**Try it:** An exact copy of every record, with no pictures, please.
START Material to process
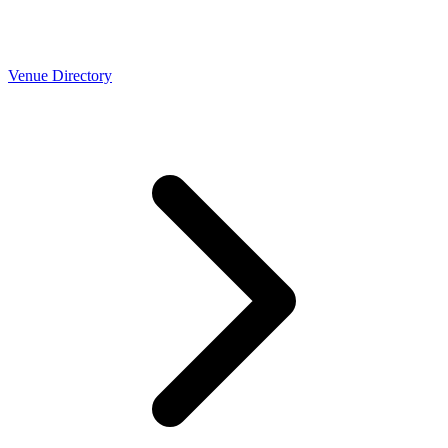
Venue Directory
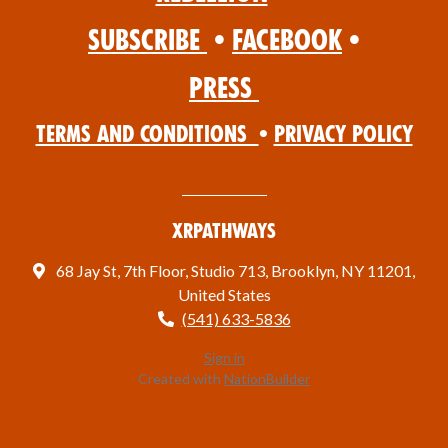
Subscribe
•
Facebook
•
Press
Terms and Conditions
•
Privacy Policy
XRPathways
68 Jay St, 7th Floor, Studio 713, Brooklyn, NY 11201,
United States
(541) 633-5836
Sign in
Created with
NationBuilder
END Material to process
**Task output:**
Venue Directory
Subscribe
•
Facebook
•
Press
Terms and Conditions
•
Privacy Policy
XRPathways
68 Jay St, 7th Floor, Studio 713, Brooklyn, NY 11201,
United States
(541) 633-5836
Sign in
Created with
NationBuilder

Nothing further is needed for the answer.